The Australian Greens have called for a revamp of the government’s approach to releasing sensitive data after a University of Melbourne study revealed that two supposedly de-identified datasets could be re-identified.
A study by University of Melbourne researchers Dr Chris Culnane, Dr Benjamin Rubinstein and Dr Vanessa Teague found that health data released by the government could be re-identified.
“We found that patients can be re-identified, without decryption, through a process of linking the unencrypted parts of the record with known information about the individual such as medical procedures and year of birth,” Culnane said.
“This shows the surprising ease with which de-identification can fail, highlighting the risky balance between data sharing and privacy.”
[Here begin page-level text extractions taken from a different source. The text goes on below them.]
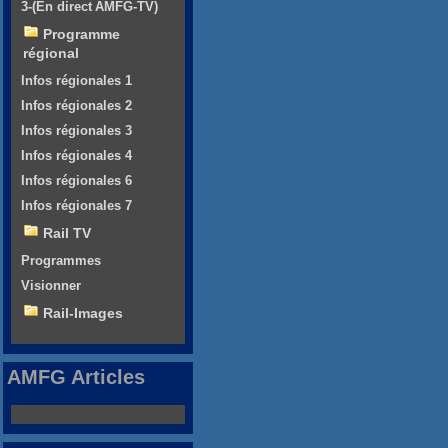
3-(En direct AMFG-TV)
Programme
régional
Infos régionales 1
Infos régionales 2
Infos régionales 3
Infos régionales 4
Infos régionales 6
Infos régionales 7
Rail TV
Programmes
Visionner
Rail-Images
AMFG Articles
The government last year unveiled proposed laws to criminalise the act of re-identifying government data sets after the Melbourne Uni researchers revealed flaws in the Department of Health’s de-identification process for data it released via data.gov.au.
“Open publication of de-identified records like health, census, tax or Centrelink data is bound to fail as it is trying to achieve two inconsistent aims: The protection of individual privacy and publication of detailed individual records,” Teague said today.
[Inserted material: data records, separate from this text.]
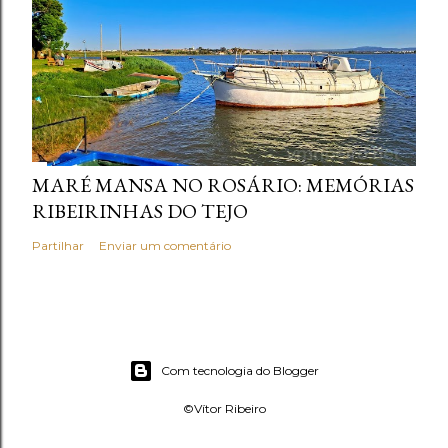
MARÉ MANSA NO ROSÁRIO: MEMÓRIAS
RIBEIRINHAS DO TEJO
Partilhar
Enviar um comentário
Com tecnologia do Blogger
©Vítor Ribeiro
“We need a much more controlled release in a secure research environment, as well as the ability to provide patients greater control and visibility over their data. Legislating against re-identification will hide, not solve, mathematical problems, and have a chilling effect on both scientific research and wider public discourse.”
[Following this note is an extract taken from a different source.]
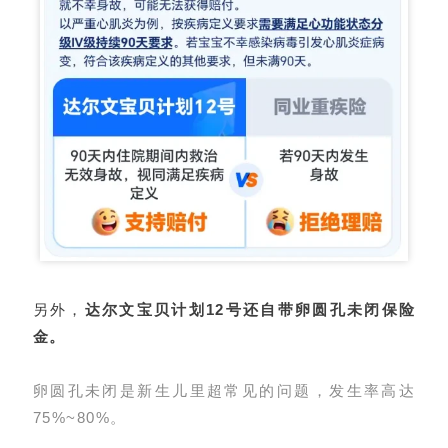
另外，
达尔文宝贝计划12号还自带卵圆孔未闭保险
金。
卵圆孔未闭是新生儿里超常见的问题，发生率高达
75%~80%。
“Given 10 per cent of Australian’s are included in this historical data this public release can effectively be viewed as a data breach on the grandest scale,” the Greens’ digital rights spokesperson, Senator Jordon Steele-John, said in a statement after the research was published.
“Whilst I would agree that access to this kind of data is very important for research and innovation, it must be provided in a format that protects the security of detailed individual records.”
“It is critical that this kind of information is only ever given out in a secure research environment with greater control and visibility for patients over their data,” Steele-John said.
The government’s proposed criminalisation of re-identification has previously drawn criticism from Labor and Greens senators, as well as security researchers.
“Legislating against misuse of this kind of data will not stop it occurring, especially when it is this easy to re-identify individuals’ records,” Steele-John said today. “What are the implications for other publicly released data sets that are supposedly ‘de-identified’ and secure?”
“The Australian government holds vast quantities of information about individual Australians,” the Melbourne Uni researchers argue in their paper.
“It is not really ‘government data’. It is data about people, entrusted to the government’s care. Data about government should be published openly and freely - not so for sensitive data about people. That should be published only when a clear, public explanation of the encryption and anonymization methods has received enough peer review and public scrutiny to convince everyone that personal information will remain private.”
“For some datasets, including the MBS/PBS unit-record level data, this is probably not possible,” the researchers conclude.